The remnants of the surviving healthcare facilities have been unable to support the city’s growing health crisis.
Many people have dropped out of their treatments for chronic health conditions due to a lack of necessary drugs. Mounting mental health problems remain entirely unmet. Many people are unable to access a doctor either because there are too few or because they cannot get to one. Many emerging life-threatening conditions are either underdiagnosed or undertreated. In the summer of 2022, Mariupol residents lived on the brink of an epidemic of infectious diseases.
The lack of care has contributed to the city’s immense death toll.
In addition to thousands of killings, estimates indicate that many more people have died from a lack of proper nutrition, sanitation, essential medical care, and untreated wounds. Residents have been buried by their neighbors in makeshift graves in playgrounds, streets, and parks.

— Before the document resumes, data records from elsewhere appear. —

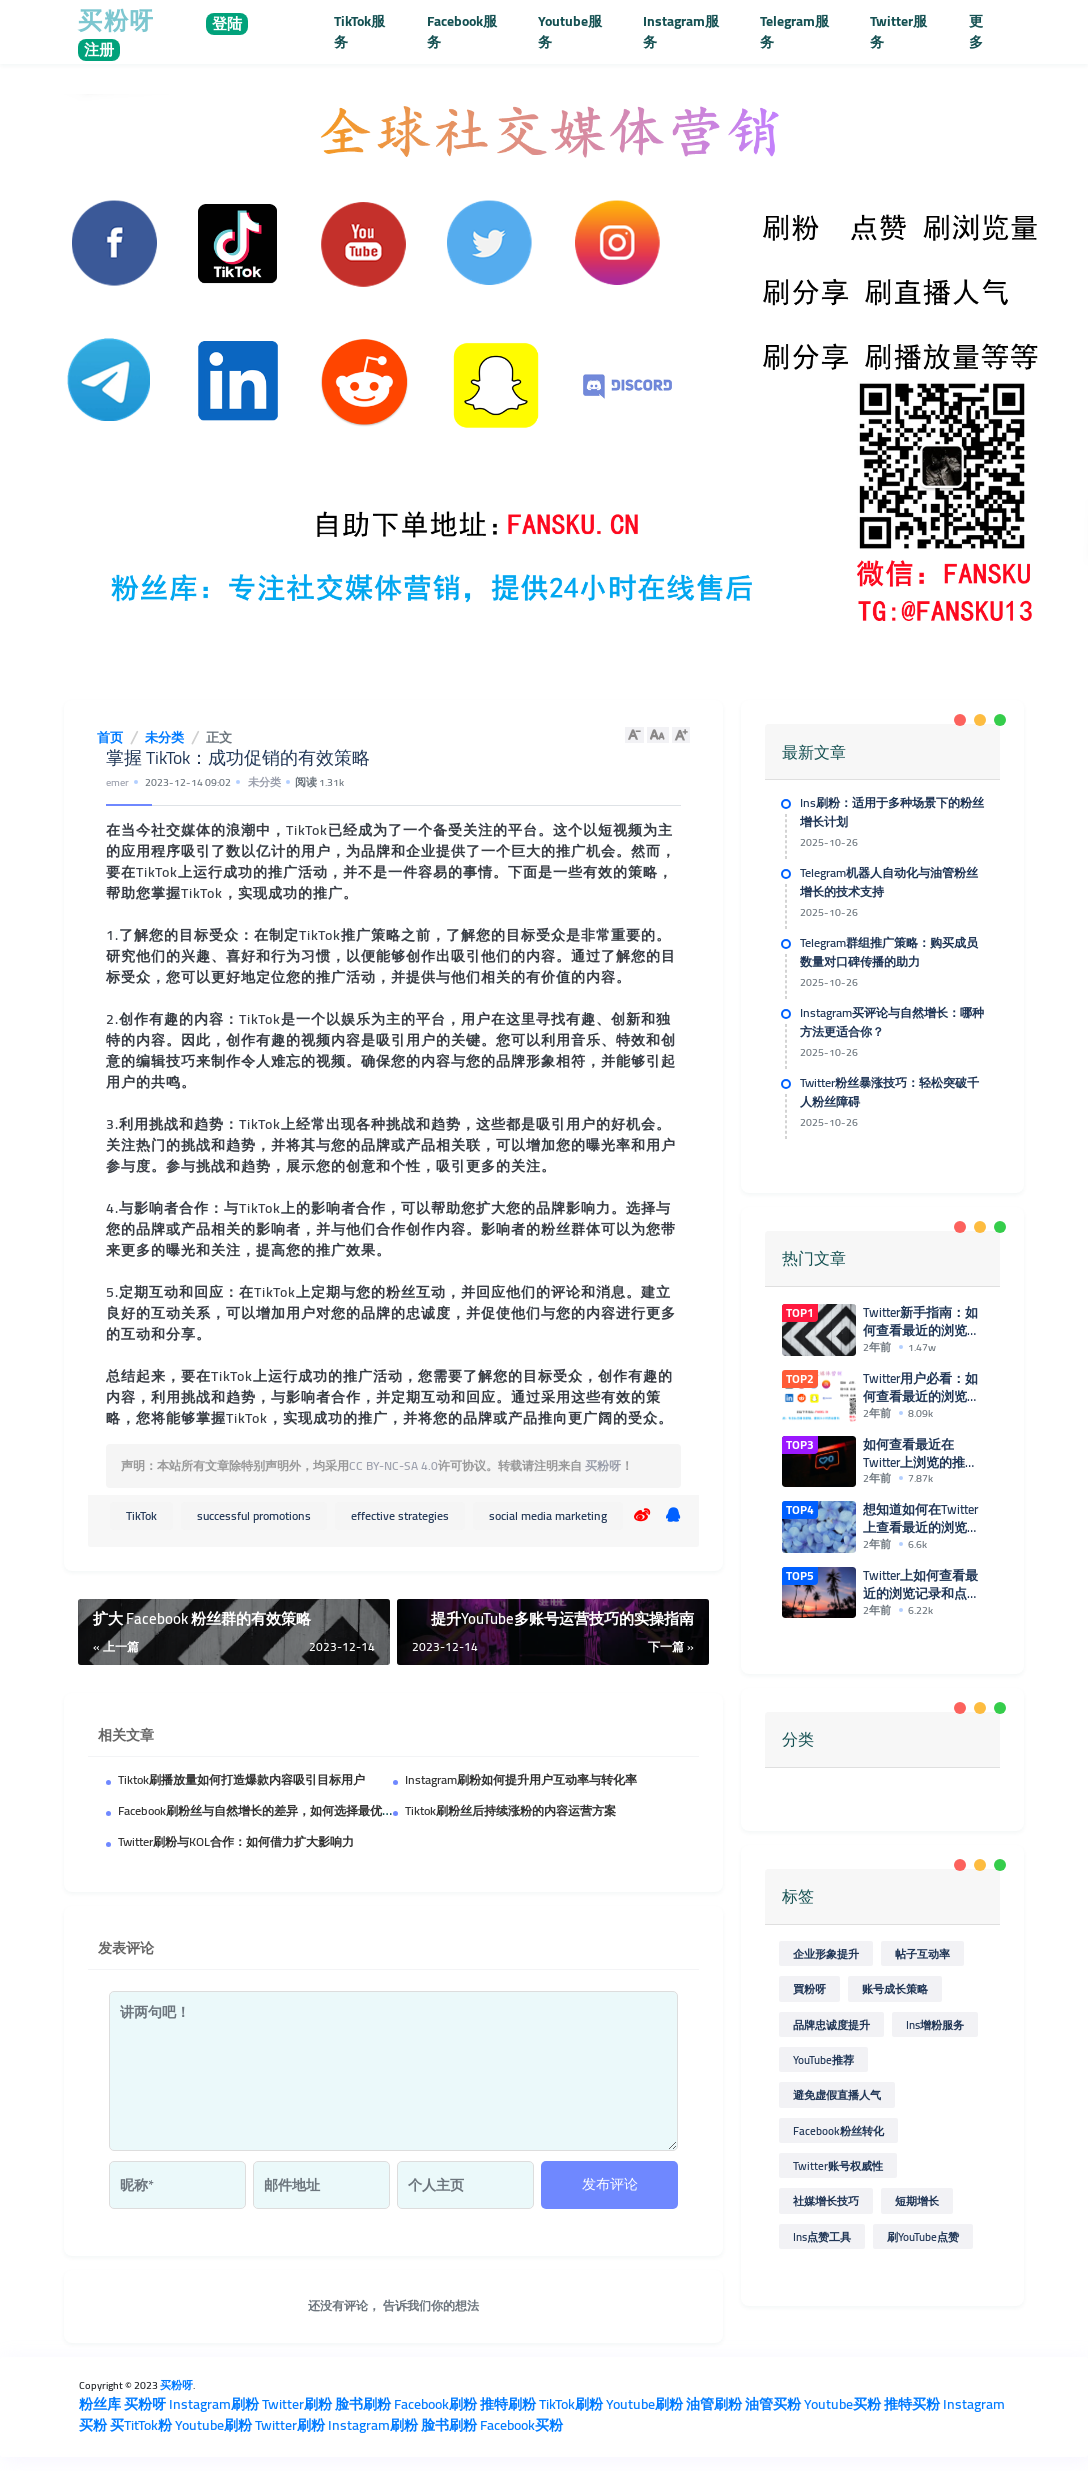 This screenshot has width=1088, height=2471. I want to click on Telegram群组推广策略：购买成员数量对口碑传播的助力, so click(889, 951).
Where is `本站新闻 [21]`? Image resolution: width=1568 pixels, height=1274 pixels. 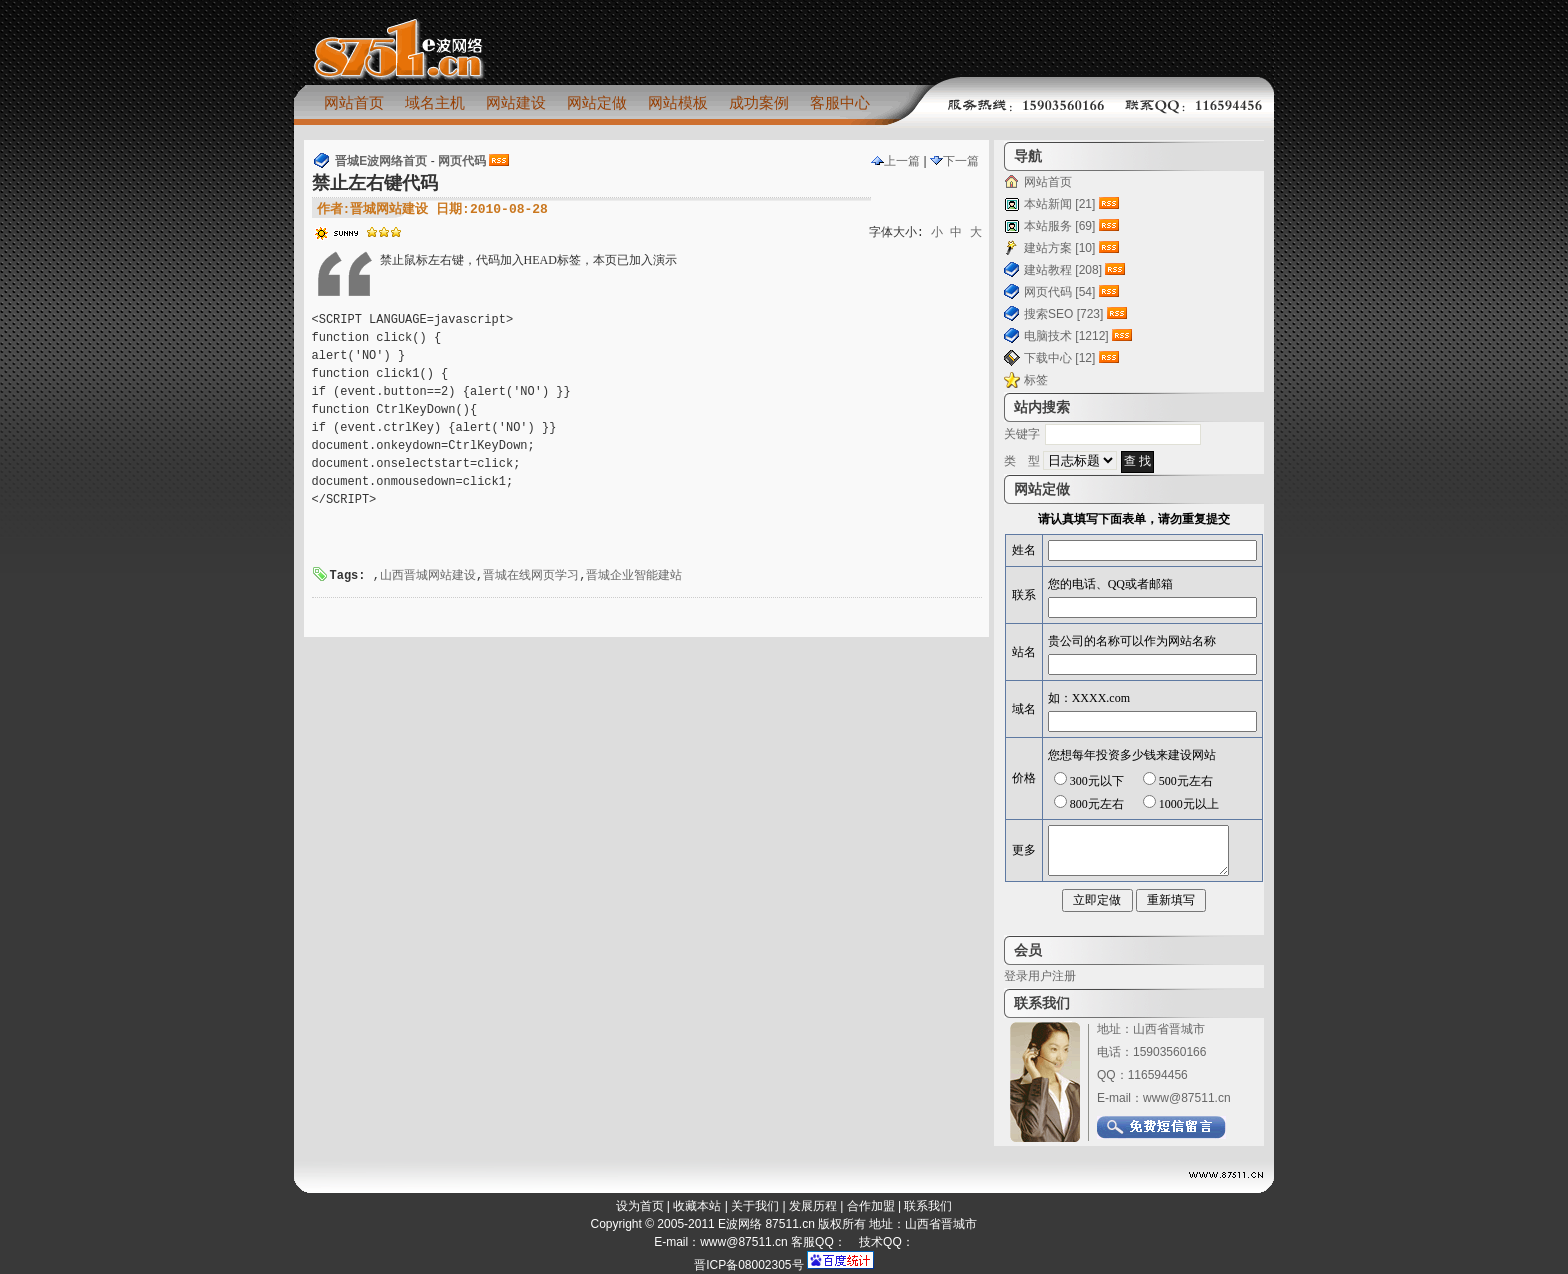 本站新闻 [21] is located at coordinates (1059, 204).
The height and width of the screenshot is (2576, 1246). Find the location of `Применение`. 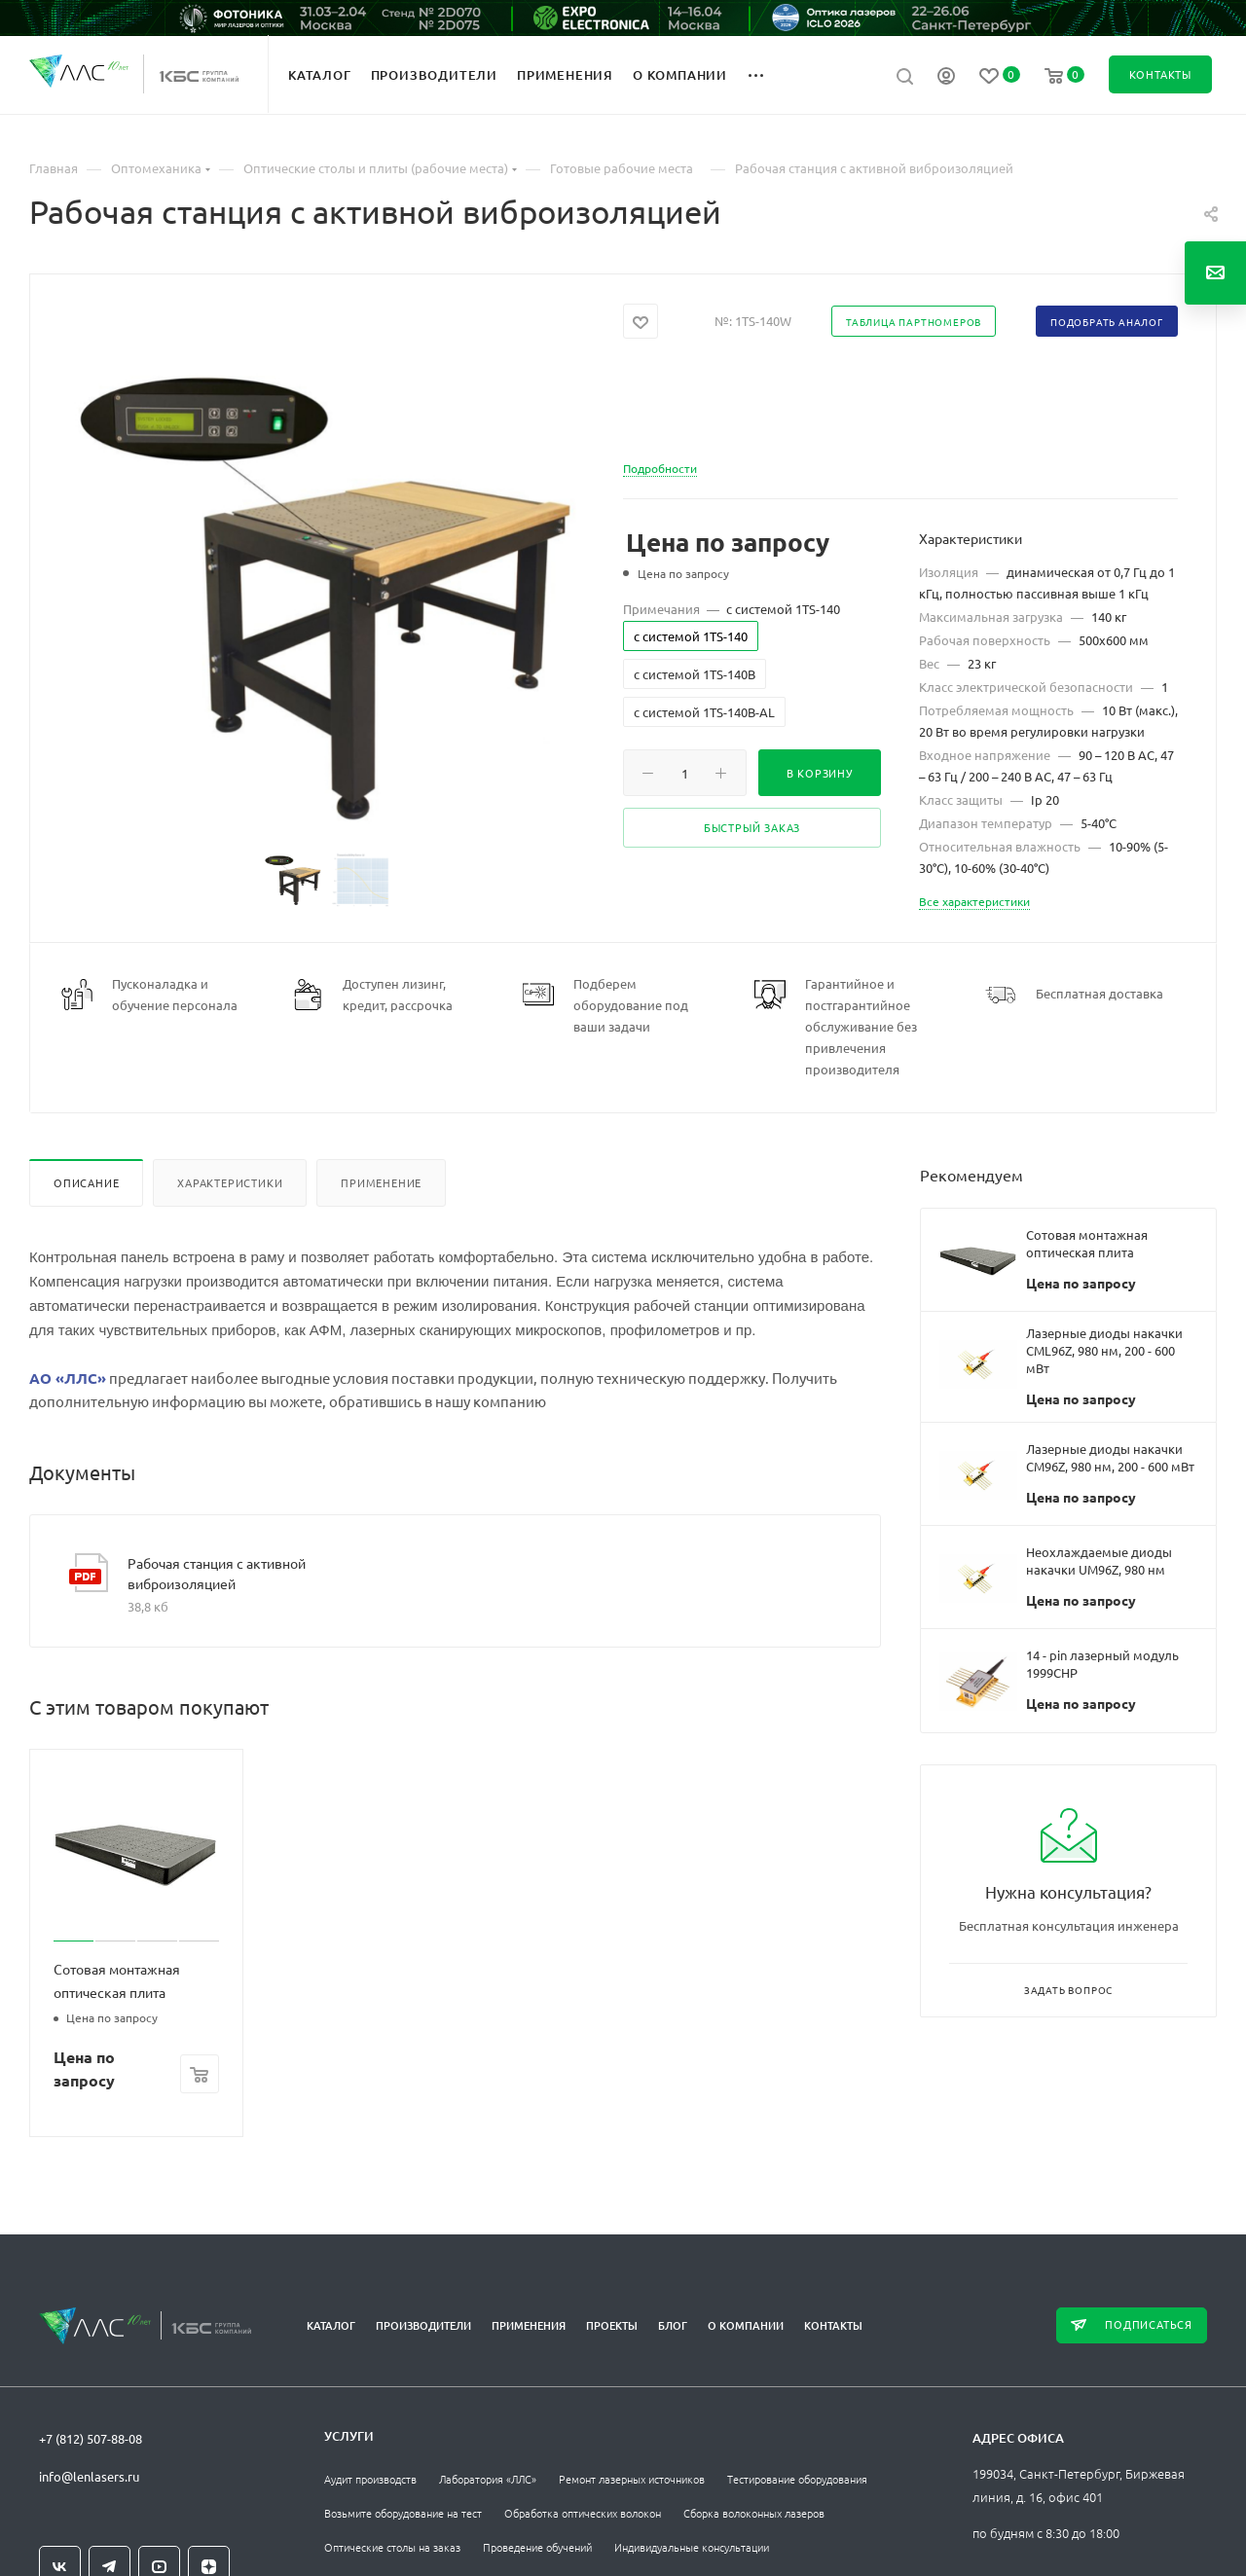 Применение is located at coordinates (381, 1182).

A view of Izium City Central Hospital in Izium, Kharkiv Oblast, which was destroyed following Russian attacks on March 8, 2022. (Photo: Jose Colon/Anadolu Agency via Getty Images)
After World War II, a specific term emerged to describe deliberate crimes conducted with such brutality and scale.
According to the United Nations, “crimes against humanity” are distinct from “random, accidental, or isolated acts of violence” and reflect a “methodical type of violence.” They must be “committed in furtherance of a State or organizational policy.”
The destruction of Ukrainian healthcare infrastructure by Russia should be investigated as a separate component of Russian crimes against humanity in Ukraine. The destruction of healthcare facilities in Mariupol is a prime example of why.
Like other notorious perpetrators of crimes against humanity – Nazi leadership, Saddam Hussein, and Slobodan Milošević – Putin and his accomplices have most likely never put their murderous plans and policies on paper.
However, this is not necessary to investigate them. International law says that a policy that leads to crimes against humanity can be “inferred from the totality of the circumstances.” The destruction of Mariupol and its healthcare system provides more than enough evidence.
Unfortunately, the story unfolds further in Bucha, Irpin, Izium, and Sievierodonetsk, as well as other Ukrainian cities and towns where over 250 hospitals were ruined in an attempt to merge the taking of civilian lives with warfare.